Gone Girl scored with both audiences and critics this weekend, pulling in over $37 million at the US box office while earning an 87% approval rating on Rotten Tomato. Why? I can’t deny the draw of possible Ben Affleck/Batpeen (it looks brooding, doesn’t it?), but it’s more likely that Gone Girl‘s success was born from a mix of Oscar buzz, abundant marketing, dark subject matter, and the interest sparked by director David Fincher’s marquee name and writer Gillian Flynn’s words. Both from her novel and the screenplay that she also penned. Now, HBO’s Utopia is hoping to bank on some of those same assets to build HBO’s next great drama.
Gone Girl, the new movie directed by David Fincher and adapted by Gillian Flynn from her best-selling novel of the same name, has just arrived in theaters, but the pair already have another project in the works. The two are collaborating on a remake of Utopia, the critically acclaimed British conspiracy thriller series created by Dennis Kelly, for HBO.
The series, which received a series order in February, is going to have something in common with fellow HBO series True Detective — in its first year, at least, it’s going to have a single writer and a single director. Fincher told the Guardian earlier this week that he’s planning to direct all of the episodes. Flynn has confirmed to BuzzFeed News that she’s writing all the episodes.
Obviously, David Fincher and Gillian Flynn’s pre-existing working relationship bodes well for this collaboration about a mysterious graphic novel, but it has to be a little strange for Flynn to be adapting someone else’s work this time around.
Fincher said, “I don’t want a big writers room, I want a voice,” Flynn said, adding that Kelly, the creator of the original Utopia, “could not have been more gracious” about her giving the remake her own spin. “I was worried, when I sent him the outline, that he was going to be like, my baby, what have you done?!” Instead, she says, he told her to “keep what works for it and get rid of what doesn’t — otherwise what’s the point of redoing it?”
Gillian Flynn’s name was linked to the Utopia adaptation back in February, but the absence of other “voices” is a new development and it’s quite a vote of confidence for Flynn.
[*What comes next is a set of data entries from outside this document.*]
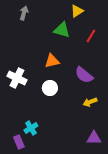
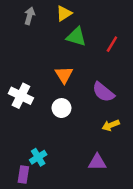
yellow triangle: (77, 11) -> (64, 13), moved
orange triangle: (52, 61) -> (64, 75), turned -49
purple triangle: (94, 138) -> (97, 162), moved
purple rectangle: (19, 142) -> (23, 174), turned 32

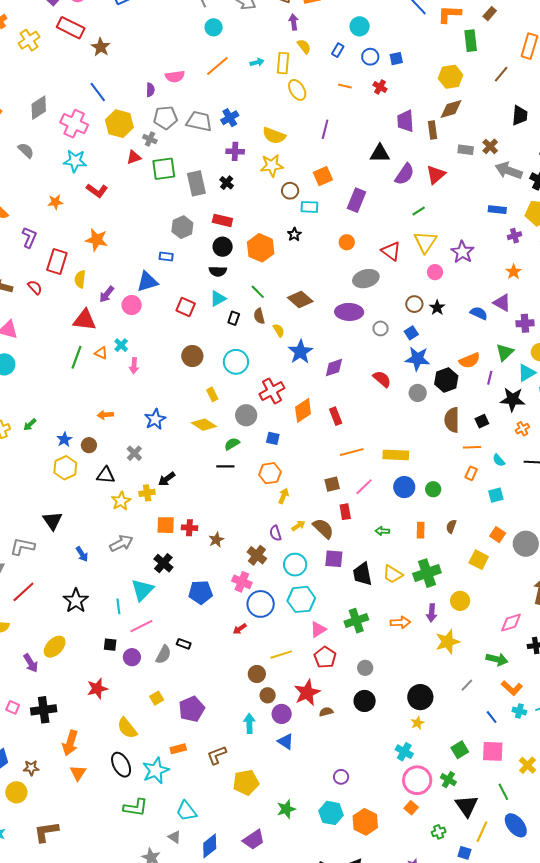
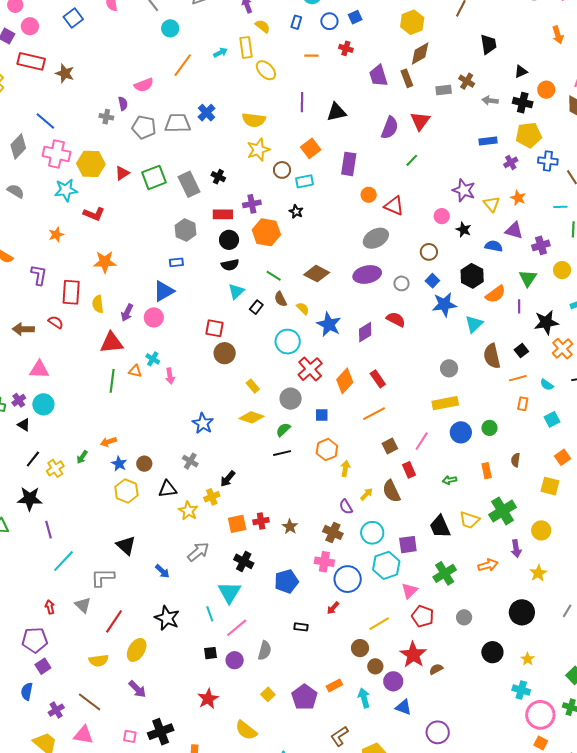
blue line: (98, 92) -> (45, 121), moved
gray pentagon: (165, 118) -> (144, 127), turned 30
yellow hexagon: (119, 124) -> (91, 164), moved
gray cross: (150, 139) -> (106, 117), moved
purple cross: (235, 151) -> (252, 204), moved
black triangle: (380, 153) -> (336, 112), moved
gray arrow: (509, 171) -> (490, 100), size x0.6
orange circle: (347, 242) -> (369, 195), moved
yellow triangle: (425, 242) -> (492, 204), moved, size x0.7
red square: (186, 307) -> (215, 328), moved
black star: (437, 308) -> (463, 230), moved
black rectangle: (234, 318) -> (256, 307), turned 32
cyan circle: (236, 362) -> (288, 342), moved
cyan triangle: (527, 373) -> (474, 324), moved
red semicircle: (382, 379) -> (396, 319), moved
black hexagon: (446, 380) -> (472, 276), moved
gray circle: (418, 393) -> (449, 368), moved
orange arrow: (105, 415) -> (108, 442), moved
orange cross: (522, 429) -> (562, 349), size x1.5
orange line: (352, 452) -> (374, 414), moved
brown semicircle: (323, 528) -> (391, 491), turned -145
orange square: (498, 535) -> (563, 457), turned 35
purple square: (334, 559) -> (408, 545), moved
yellow star: (448, 642) -> (538, 573), size x0.7
black rectangle: (184, 644) -> (301, 627), moved
yellow ellipse: (55, 647) -> (137, 650), moved
black circle: (420, 697) -> (522, 612), moved
black circle: (365, 701) -> (492, 652), moved
orange rectangle: (178, 749) -> (334, 685), moved
purple circle: (341, 777) -> (438, 732), moved, size x1.5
Unlike David Fincher, who produces and directed the first two episodes of Netflix’s House of Cards (another UK adaptation), Flynn comes to Utopia with no experience working on the production side of television. She was a TV critic at Entertainment Weekly for a time, though, so I’m sure she’ll get a real kick out of jealous critics like myself who will savage her work with one hand whilst caressing their tightly bound and unwanted manuscripts with the other. Mine is called The Desolation of the Embittered House Painter, by the way.
As of right now, there is no firm date set for when I’ll get to judge Flynn’s work.